[What to do] Every line containing the string "وزیر" is to be copied from the records.

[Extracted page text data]
.....

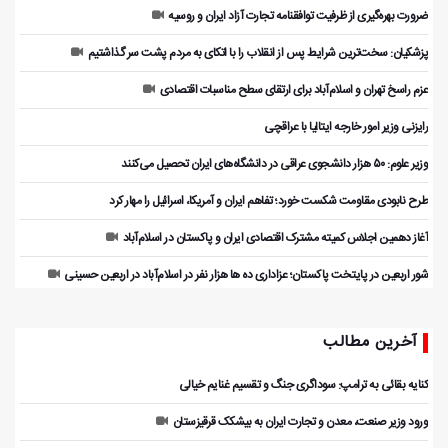
ضرورت بهره‌گیری از ظرفیت توافقنامه تجارت آزاد ایران و روسیه
پزشکیان: سخت‌ترین شرایط پس از انقلاب را با اتکای به مردم پشت سر گذاشتیم
عزم راسخ تهران و اسلام‌آباد برای ارتقای سطح مناسبات اقتصادی
رایزنی وزیر امور خارجه ایتالیا با عراقچی
وزیر علوم: ۵۰ هزار دانشجوی عراقی در دانشگاه‌های ایران تحصیل می‌کنند
طرح نابودی مقاومت شکست خورد؛ تفاهم ایران و آمریکا، اسرائیل را مهار کرد
آغاز دهمین اجلاس کمیته مشترک اقتصادی ایران و پاکستان در اسلام‌آباد
شور اربعین در پایتخت پاکستان؛ عزاداری ده ها هزار نفر در اسلام‌آباد در اربعین حسینی
آخرین مطالب
کنایه بقائی به ترامپ: سوداگری جنگ و تقسیم غنایم خیالی
ورود وزیر صنعت، معدن و تجارت ایران به بیشکک قرقیزستان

.....

[Written answer]
رایزنی وزیر امور خارجه ایتالیا با عراقچی
وزیر علوم: ۵۰ هزار دانشجوی عراقی در دانشگاه‌های ایران تحصیل می‌کنند
ورود وزیر صنعت، معدن و تجارت ایران به بیشکک قرقیزستان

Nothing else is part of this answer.